Scan the data below for the string "Flux". Copy every line where it appears.

(Collected data)
==========

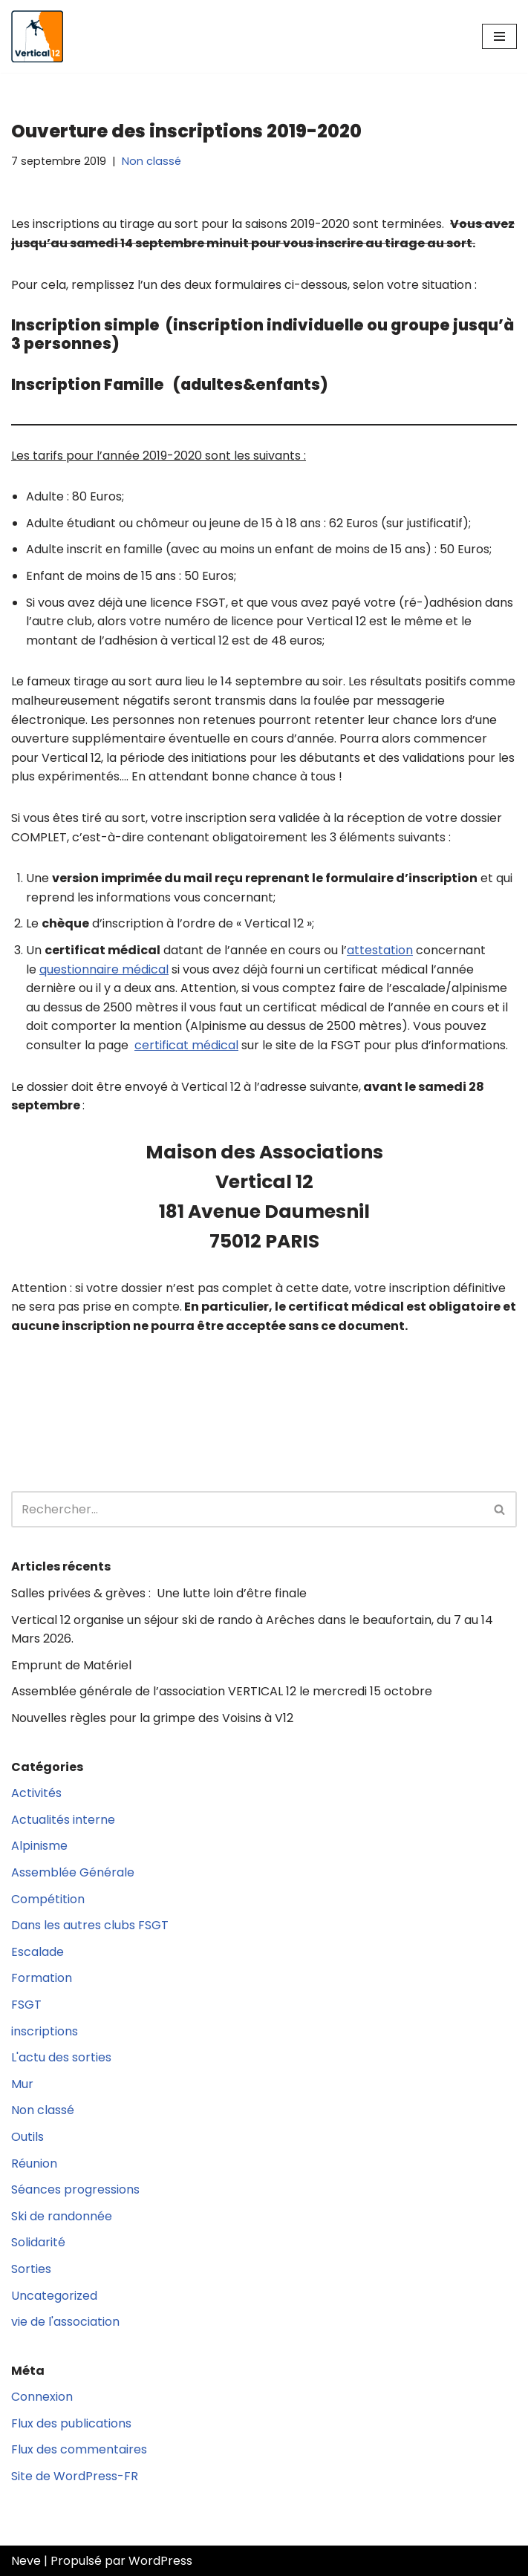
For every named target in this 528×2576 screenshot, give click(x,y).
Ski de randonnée (61, 2216)
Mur (22, 2084)
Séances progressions (75, 2189)
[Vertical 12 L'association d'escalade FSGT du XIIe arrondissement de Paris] (37, 36)
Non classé (151, 161)
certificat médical (186, 1045)
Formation (41, 1977)
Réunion (34, 2163)
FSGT (26, 2004)
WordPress (160, 2560)
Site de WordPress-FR (74, 2476)
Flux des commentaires (79, 2449)
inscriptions (44, 2031)
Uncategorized (54, 2295)
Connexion (42, 2396)
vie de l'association (65, 2321)
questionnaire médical (104, 969)
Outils (27, 2136)
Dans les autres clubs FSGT (90, 1925)
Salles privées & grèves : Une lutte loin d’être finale (159, 1593)
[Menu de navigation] (499, 36)
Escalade (37, 1951)
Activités (36, 1792)
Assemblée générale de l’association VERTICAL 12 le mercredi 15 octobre (221, 1691)
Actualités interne (63, 1819)
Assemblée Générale (72, 1872)
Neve (26, 2560)
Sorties (31, 2268)
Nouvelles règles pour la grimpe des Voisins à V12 (152, 1717)
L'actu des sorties (61, 2057)
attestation (380, 950)
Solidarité (38, 2242)
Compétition (48, 1899)
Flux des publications (71, 2423)
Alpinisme (39, 1845)
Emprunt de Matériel (71, 1665)
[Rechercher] (247, 1509)
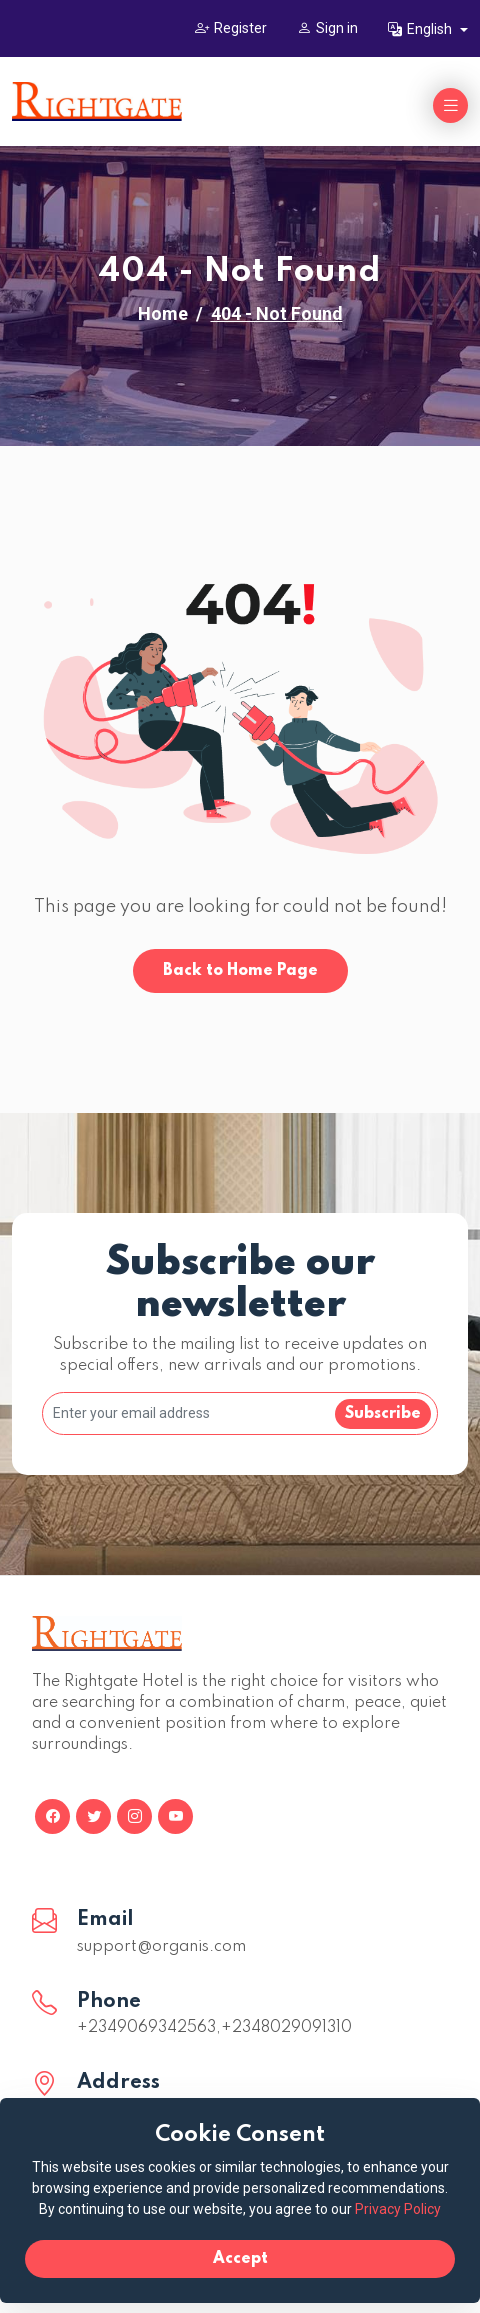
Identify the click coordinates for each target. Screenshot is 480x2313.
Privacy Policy (398, 2209)
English (421, 29)
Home (163, 313)
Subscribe (383, 1414)
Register (231, 28)
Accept (240, 2259)
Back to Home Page (240, 971)
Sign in (327, 28)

==========

[Exercise solution]
Flux des commentaires (79, 2449)
Flux des publications (71, 2423)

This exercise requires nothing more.